Composers and their stage works 

The Poor of New York

Dion Boucicault

(1857) Melodrama depicting the rise and fall of Gideon Bloodgood during the financial panics of 1837 and 1857.

Paul Fairweather, who has deposited $100,000 in Bloodgood's bank, hears a rumour the following day that the bank is about to fail and rushes back to withdraw his money. When Bloodgood refuses to give him the money, the incensed Fairweather attacks him but is stricken suddenly with apoplexy and dies.

As he falls, the deposit slip drops and is surreptitiously pocketed by Tom Badger, a clerk who had witnessed the deposit being made.

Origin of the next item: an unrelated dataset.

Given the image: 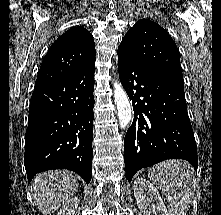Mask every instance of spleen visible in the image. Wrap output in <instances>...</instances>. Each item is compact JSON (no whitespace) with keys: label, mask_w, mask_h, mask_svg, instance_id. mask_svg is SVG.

The next day Fairweather's body is found in a gutter.

Twenty years later, in the middle of the panic of 1857, the Fairweather family is shown as destitute, while the Bloodgoods are living luxuriously on the stolen funds. Meanwhile, Badger, who has been blackmailing Bloodgood, is arrested at the banker's request in an attempt to recover the deposit slip. When the slip is not found on Badger's person, Bloodgood sets fire to the clerk's rooming house in order to destroy it. After being rescued by the police, Badger accuses Bloodgood of arson and incriminates him in Fairweather's death. With Bloodgood's arrest, the money will be returned to the Fairweathers.

When this play appeared in other cities, it was reworked and retitled accordingly; for example in London, it became The Poor of London.